New Delhi, July 11: Industrial output expanded 4.7 per cent in May, the highest since October 2012, on account of increased activity in manufacturing, mining, electricity and capital goods, providing an impetus to the budget proposals of the Narendra-Modi government.
The output, as measured by the Index of Industrial Production (IIP), had contracted 2.5 per cent in May last year.
During the April-May period of the current fiscal, industry growth stood at 4 per cent against a contraction of 0.5 per cent in the corresponding months of 2013-14. In October 2012, IIP growth was recorded at 8.4 per cent.
Manufacturing, which constitutes over 75 per cent of the index, grew 4.8 per cent in May compared with a decline of 3.2 per cent a year ago. Production of capital goods, a barometer of demand, grew 4.5 per cent in May against a contraction of 3.7 per cent in the same month last year.
“While it is reassuring to see some pick-up in growth of manufacturing in May, it needs to be seen in the context of a negative base. The encouraging sign is the broad-based growth as 16 of the 22 sectors showed positive growth in manufacturing,” Ficci president Sidharth Birla said.
“As the growth is subdued in the intermediate sector and capital goods growth also comes on a negative base, manufacturing may take some more time to recover. We are hopeful that the steps taken by the government and the measures announced in the budget will help the sector to revive fast,” Birla added.
In the budget, finance minister Arun Jaitley has promised to revive the economy with a mix of structural reforms and fiscal consolidation.
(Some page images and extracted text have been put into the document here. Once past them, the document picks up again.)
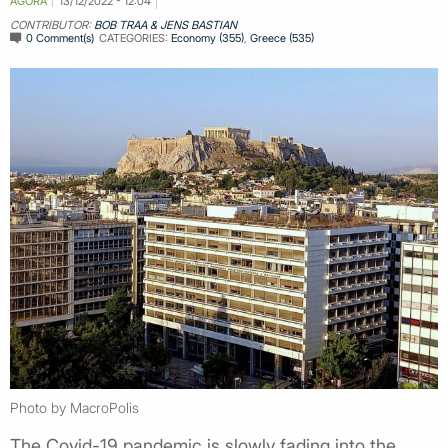
AGORA
13/12/2022 - 12:04
CONTRIBUTOR:
BOB TRAA & JENS BASTIAN
0 Comment(s)
CATEGORIES:
Economy (355)
,
Greece (535)
Photo by MacroPolis
The Covid-19 pandemic is slowly fading into the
According to a Yes Bank research report, “Based on the impetus provided in the budget, a fresh leg of investments should give a push to industrial activity. The Rs 10,000-crore venture capital fund for medium and small enterprises, rationalisation of coal linkages and extension of investment-linked deduction for transportation of iron ore along with a 10-year tax holiday to power companies will provide support in the medium term.”
The mining sector grew 2.7 per cent in May against a dip of 5.9 per cent a year ago.
Power generation increased 6.3 per cent compared with a 6.2 per cent growth a year ago.
The output of consumer goods grew 3.7 per cent in May compared with a contraction of 6.6 per cent a year ago.
Aditi Nayar, senior economist with rating agency Icra, said, “Improved merchandise trade contributed to the encouraging pick-up in IIP. However, some caution is warranted with regards to the sustainability of this uptick, which came on the back of a benign base effect.”